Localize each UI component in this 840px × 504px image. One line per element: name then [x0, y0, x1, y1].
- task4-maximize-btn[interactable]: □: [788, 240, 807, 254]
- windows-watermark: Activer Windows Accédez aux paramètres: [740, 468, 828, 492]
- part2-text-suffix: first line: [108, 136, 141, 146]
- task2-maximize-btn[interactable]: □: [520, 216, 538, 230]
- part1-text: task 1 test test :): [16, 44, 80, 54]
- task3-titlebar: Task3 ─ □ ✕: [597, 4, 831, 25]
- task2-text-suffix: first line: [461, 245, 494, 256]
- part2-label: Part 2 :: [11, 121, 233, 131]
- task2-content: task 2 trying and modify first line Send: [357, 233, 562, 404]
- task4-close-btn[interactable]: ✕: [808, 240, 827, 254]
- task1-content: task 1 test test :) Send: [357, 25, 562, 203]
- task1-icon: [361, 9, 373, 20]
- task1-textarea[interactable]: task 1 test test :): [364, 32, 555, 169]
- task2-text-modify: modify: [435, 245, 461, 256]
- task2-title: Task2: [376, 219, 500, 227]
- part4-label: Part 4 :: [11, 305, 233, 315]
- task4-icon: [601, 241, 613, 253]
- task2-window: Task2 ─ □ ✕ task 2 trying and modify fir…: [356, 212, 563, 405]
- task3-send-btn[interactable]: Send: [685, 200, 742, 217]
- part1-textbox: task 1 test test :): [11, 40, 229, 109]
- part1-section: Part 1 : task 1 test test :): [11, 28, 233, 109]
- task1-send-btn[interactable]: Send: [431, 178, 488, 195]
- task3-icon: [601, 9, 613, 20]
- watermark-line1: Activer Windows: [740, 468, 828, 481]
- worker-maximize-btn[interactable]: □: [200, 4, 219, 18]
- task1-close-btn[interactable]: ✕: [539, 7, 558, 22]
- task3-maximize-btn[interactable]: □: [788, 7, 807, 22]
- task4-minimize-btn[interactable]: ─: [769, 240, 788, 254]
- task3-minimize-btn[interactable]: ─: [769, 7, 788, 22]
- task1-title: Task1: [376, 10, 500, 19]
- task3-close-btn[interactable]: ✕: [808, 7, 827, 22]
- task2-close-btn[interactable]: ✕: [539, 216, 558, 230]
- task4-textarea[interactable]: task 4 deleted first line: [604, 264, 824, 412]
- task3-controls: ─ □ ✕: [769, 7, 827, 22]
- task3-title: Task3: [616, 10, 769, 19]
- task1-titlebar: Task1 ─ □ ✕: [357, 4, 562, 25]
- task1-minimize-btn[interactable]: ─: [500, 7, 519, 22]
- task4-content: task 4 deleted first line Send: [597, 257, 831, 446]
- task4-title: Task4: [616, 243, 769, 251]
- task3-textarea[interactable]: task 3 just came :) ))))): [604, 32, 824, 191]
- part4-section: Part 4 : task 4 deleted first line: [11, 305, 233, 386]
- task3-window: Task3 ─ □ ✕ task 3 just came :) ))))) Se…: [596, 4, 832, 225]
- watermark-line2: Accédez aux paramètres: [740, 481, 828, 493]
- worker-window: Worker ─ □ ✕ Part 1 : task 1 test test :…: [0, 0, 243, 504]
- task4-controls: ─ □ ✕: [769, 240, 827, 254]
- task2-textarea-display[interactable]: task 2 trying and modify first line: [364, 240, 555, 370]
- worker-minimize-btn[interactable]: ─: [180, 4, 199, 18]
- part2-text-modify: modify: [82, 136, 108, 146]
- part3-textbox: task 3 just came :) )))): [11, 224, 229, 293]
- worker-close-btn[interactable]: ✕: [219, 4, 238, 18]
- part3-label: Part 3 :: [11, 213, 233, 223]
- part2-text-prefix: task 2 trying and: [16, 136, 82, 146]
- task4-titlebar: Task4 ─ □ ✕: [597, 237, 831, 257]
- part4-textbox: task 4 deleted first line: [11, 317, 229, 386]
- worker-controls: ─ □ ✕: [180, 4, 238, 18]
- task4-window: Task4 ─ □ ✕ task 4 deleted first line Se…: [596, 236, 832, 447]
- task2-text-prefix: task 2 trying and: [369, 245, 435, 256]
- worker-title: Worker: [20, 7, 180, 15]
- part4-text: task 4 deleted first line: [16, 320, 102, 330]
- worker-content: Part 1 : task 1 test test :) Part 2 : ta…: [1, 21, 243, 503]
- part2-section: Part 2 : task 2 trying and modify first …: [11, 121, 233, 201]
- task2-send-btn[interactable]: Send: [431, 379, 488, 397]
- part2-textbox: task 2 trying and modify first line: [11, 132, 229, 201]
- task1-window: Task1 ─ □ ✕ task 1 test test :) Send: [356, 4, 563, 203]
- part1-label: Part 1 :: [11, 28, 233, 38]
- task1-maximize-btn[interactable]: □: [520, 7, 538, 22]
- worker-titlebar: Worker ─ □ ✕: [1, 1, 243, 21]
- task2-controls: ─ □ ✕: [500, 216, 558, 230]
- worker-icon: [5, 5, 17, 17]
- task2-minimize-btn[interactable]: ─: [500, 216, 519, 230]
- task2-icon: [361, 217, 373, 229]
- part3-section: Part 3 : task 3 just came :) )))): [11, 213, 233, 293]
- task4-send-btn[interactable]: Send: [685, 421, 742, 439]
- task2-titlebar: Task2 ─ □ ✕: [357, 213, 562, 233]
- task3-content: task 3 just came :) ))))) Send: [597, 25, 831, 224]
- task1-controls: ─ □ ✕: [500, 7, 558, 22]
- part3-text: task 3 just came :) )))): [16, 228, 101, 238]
===
* EXERCISE BRIEF *
Copy out the full set of records precisely, leaving nothing out.

* RESPONSE BOX *
Localize each UI component in this 840px × 504px image. One line per element: name then [x0, y0, x1, y1].
- task4-maximize-btn[interactable]: □: [788, 240, 807, 254]
- windows-watermark: Activer Windows Accédez aux paramètres: [740, 468, 828, 492]
- part2-text-suffix: first line: [108, 136, 141, 146]
- task2-maximize-btn[interactable]: □: [520, 216, 538, 230]
- part1-text: task 1 test test :): [16, 44, 80, 54]
- task3-titlebar: Task3 ─ □ ✕: [597, 4, 831, 25]
- task2-text-suffix: first line: [461, 245, 494, 256]
- part2-label: Part 2 :: [11, 121, 233, 131]
- task2-content: task 2 trying and modify first line Send: [357, 233, 562, 404]
- task4-close-btn[interactable]: ✕: [808, 240, 827, 254]
- task1-content: task 1 test test :) Send: [357, 25, 562, 203]
- task1-icon: [361, 9, 373, 20]
- task1-textarea[interactable]: task 1 test test :): [364, 32, 555, 169]
- task2-text-modify: modify: [435, 245, 461, 256]
- task2-title: Task2: [376, 219, 500, 227]
- part4-label: Part 4 :: [11, 305, 233, 315]
- task4-icon: [601, 241, 613, 253]
- task2-window: Task2 ─ □ ✕ task 2 trying and modify fir…: [356, 212, 563, 405]
- task3-send-btn[interactable]: Send: [685, 200, 742, 217]
- part1-textbox: task 1 test test :): [11, 40, 229, 109]
- part1-section: Part 1 : task 1 test test :): [11, 28, 233, 109]
- task1-send-btn[interactable]: Send: [431, 178, 488, 195]
- task3-icon: [601, 9, 613, 20]
- watermark-line1: Activer Windows: [740, 468, 828, 481]
- worker-maximize-btn[interactable]: □: [200, 4, 219, 18]
- task1-close-btn[interactable]: ✕: [539, 7, 558, 22]
- task3-maximize-btn[interactable]: □: [788, 7, 807, 22]
- task4-minimize-btn[interactable]: ─: [769, 240, 788, 254]
- task3-minimize-btn[interactable]: ─: [769, 7, 788, 22]
- task1-title: Task1: [376, 10, 500, 19]
- task3-close-btn[interactable]: ✕: [808, 7, 827, 22]
- task2-close-btn[interactable]: ✕: [539, 216, 558, 230]
- task4-textarea[interactable]: task 4 deleted first line: [604, 264, 824, 412]
- task3-controls: ─ □ ✕: [769, 7, 827, 22]
- task3-title: Task3: [616, 10, 769, 19]
- task1-titlebar: Task1 ─ □ ✕: [357, 4, 562, 25]
- task1-minimize-btn[interactable]: ─: [500, 7, 519, 22]
- task4-content: task 4 deleted first line Send: [597, 257, 831, 446]
- task4-title: Task4: [616, 243, 769, 251]
- task3-textarea[interactable]: task 3 just came :) ))))): [604, 32, 824, 191]
- part4-section: Part 4 : task 4 deleted first line: [11, 305, 233, 386]
- task3-window: Task3 ─ □ ✕ task 3 just came :) ))))) Se…: [596, 4, 832, 225]
- watermark-line2: Accédez aux paramètres: [740, 481, 828, 493]
- worker-window: Worker ─ □ ✕ Part 1 : task 1 test test :…: [0, 0, 243, 504]
- task4-controls: ─ □ ✕: [769, 240, 827, 254]
- task2-textarea-display[interactable]: task 2 trying and modify first line: [364, 240, 555, 370]
- worker-minimize-btn[interactable]: ─: [180, 4, 199, 18]
- part2-text-modify: modify: [82, 136, 108, 146]
- part3-textbox: task 3 just came :) )))): [11, 224, 229, 293]
- worker-close-btn[interactable]: ✕: [219, 4, 238, 18]
- part3-label: Part 3 :: [11, 213, 233, 223]
- part2-text-prefix: task 2 trying and: [16, 136, 82, 146]
- task4-titlebar: Task4 ─ □ ✕: [597, 237, 831, 257]
- part4-textbox: task 4 deleted first line: [11, 317, 229, 386]
- worker-controls: ─ □ ✕: [180, 4, 238, 18]
- task4-window: Task4 ─ □ ✕ task 4 deleted first line Se…: [596, 236, 832, 447]
- task2-text-prefix: task 2 trying and: [369, 245, 435, 256]
- worker-title: Worker: [20, 7, 180, 15]
- part4-text: task 4 deleted first line: [16, 320, 102, 330]
- worker-content: Part 1 : task 1 test test :) Part 2 : ta…: [1, 21, 243, 503]
- part2-section: Part 2 : task 2 trying and modify first …: [11, 121, 233, 201]
- task2-send-btn[interactable]: Send: [431, 379, 488, 397]
- part2-textbox: task 2 trying and modify first line: [11, 132, 229, 201]
- task1-window: Task1 ─ □ ✕ task 1 test test :) Send: [356, 4, 563, 203]
- part1-label: Part 1 :: [11, 28, 233, 38]
- task1-maximize-btn[interactable]: □: [520, 7, 538, 22]
- worker-titlebar: Worker ─ □ ✕: [1, 1, 243, 21]
- task2-controls: ─ □ ✕: [500, 216, 558, 230]
- worker-icon: [5, 5, 17, 17]
- task2-minimize-btn[interactable]: ─: [500, 216, 519, 230]
- task2-icon: [361, 217, 373, 229]
- part3-section: Part 3 : task 3 just came :) )))): [11, 213, 233, 293]
- task4-send-btn[interactable]: Send: [685, 421, 742, 439]
- task2-titlebar: Task2 ─ □ ✕: [357, 213, 562, 233]
- task3-content: task 3 just came :) ))))) Send: [597, 25, 831, 224]
- task1-controls: ─ □ ✕: [500, 7, 558, 22]
- part3-text: task 3 just came :) )))): [16, 228, 101, 238]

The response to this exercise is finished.